Goal of the exercise: Determine how many of the lines below hold the word "update". Give the number and nothing else.

Input data:
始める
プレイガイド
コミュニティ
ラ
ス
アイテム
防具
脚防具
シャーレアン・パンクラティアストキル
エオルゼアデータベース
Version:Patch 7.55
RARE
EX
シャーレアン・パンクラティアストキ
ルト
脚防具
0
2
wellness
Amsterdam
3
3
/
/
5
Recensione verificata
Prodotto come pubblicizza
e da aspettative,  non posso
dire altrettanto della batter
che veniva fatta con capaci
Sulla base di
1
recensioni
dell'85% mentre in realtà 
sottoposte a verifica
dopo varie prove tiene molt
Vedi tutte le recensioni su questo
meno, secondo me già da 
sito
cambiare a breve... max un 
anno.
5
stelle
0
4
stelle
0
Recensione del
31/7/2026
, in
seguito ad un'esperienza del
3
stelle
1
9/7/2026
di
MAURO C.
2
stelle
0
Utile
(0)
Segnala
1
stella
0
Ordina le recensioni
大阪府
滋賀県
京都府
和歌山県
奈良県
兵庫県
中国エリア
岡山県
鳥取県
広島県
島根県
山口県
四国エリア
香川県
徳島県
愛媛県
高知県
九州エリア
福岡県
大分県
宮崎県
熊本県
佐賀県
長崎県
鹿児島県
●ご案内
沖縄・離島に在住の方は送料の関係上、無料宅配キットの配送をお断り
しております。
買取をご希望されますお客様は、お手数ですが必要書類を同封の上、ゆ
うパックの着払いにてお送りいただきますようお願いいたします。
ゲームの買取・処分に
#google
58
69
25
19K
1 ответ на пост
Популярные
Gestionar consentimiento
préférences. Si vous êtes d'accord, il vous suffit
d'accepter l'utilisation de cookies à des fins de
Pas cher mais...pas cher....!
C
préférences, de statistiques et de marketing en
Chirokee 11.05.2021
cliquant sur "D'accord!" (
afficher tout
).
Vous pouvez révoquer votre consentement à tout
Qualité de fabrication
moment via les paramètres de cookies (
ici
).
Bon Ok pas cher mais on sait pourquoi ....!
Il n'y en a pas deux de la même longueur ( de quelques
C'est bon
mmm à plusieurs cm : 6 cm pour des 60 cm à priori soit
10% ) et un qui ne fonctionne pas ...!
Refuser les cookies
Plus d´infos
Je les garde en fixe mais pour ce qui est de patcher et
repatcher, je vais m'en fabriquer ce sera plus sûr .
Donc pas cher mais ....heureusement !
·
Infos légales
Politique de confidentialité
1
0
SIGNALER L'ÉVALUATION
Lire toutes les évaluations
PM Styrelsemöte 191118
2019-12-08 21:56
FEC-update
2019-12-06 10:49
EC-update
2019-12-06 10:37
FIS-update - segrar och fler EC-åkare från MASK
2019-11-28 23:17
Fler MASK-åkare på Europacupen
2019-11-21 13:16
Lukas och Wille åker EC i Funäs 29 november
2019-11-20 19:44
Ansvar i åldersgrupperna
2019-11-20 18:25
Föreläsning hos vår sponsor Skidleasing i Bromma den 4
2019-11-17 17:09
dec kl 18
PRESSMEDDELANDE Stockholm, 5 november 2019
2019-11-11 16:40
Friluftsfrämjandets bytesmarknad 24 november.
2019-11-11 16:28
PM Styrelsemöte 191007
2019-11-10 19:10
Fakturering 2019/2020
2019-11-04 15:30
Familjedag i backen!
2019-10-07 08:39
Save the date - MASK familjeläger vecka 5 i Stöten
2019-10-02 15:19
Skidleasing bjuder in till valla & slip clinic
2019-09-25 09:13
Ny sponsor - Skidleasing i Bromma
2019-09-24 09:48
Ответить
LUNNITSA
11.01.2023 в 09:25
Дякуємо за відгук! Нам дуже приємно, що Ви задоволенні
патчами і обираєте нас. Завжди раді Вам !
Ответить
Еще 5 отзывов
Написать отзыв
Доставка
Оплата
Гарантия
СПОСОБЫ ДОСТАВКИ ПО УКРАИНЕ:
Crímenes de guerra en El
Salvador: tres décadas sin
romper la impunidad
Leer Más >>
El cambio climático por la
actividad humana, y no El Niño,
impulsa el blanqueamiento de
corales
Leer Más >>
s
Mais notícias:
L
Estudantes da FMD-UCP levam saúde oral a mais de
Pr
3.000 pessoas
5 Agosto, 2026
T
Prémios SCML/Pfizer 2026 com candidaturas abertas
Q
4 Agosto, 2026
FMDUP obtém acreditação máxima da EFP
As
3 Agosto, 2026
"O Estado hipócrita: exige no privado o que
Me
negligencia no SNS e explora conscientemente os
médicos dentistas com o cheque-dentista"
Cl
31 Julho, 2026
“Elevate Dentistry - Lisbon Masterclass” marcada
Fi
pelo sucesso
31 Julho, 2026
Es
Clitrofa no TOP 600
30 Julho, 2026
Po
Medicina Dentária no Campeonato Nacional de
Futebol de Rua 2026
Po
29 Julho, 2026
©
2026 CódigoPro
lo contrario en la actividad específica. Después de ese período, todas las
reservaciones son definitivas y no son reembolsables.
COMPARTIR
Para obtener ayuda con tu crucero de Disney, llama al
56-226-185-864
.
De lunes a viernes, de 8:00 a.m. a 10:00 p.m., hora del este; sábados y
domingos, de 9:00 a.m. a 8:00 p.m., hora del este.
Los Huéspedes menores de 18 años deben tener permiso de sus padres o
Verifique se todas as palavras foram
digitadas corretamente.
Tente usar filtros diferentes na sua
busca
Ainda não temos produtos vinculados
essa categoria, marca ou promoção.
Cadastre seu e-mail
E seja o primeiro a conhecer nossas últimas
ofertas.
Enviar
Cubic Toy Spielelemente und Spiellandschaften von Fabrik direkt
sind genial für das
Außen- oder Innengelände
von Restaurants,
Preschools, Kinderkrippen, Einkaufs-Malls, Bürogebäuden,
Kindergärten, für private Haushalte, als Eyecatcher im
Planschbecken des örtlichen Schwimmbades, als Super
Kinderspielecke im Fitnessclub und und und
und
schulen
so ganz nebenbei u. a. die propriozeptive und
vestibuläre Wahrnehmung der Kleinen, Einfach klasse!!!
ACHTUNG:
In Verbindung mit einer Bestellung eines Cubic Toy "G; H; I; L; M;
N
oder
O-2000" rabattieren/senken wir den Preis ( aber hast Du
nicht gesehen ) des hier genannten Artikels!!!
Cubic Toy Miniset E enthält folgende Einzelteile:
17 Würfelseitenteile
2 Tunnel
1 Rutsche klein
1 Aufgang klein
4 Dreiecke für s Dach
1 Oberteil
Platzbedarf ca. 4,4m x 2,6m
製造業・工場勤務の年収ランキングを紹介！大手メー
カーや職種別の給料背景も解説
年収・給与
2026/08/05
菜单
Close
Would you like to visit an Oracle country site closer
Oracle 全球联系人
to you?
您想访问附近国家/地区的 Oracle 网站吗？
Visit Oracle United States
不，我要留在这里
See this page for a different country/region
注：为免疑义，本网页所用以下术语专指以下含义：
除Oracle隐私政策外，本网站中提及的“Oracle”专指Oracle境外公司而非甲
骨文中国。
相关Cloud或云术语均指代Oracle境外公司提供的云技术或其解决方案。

Exercise solution: 3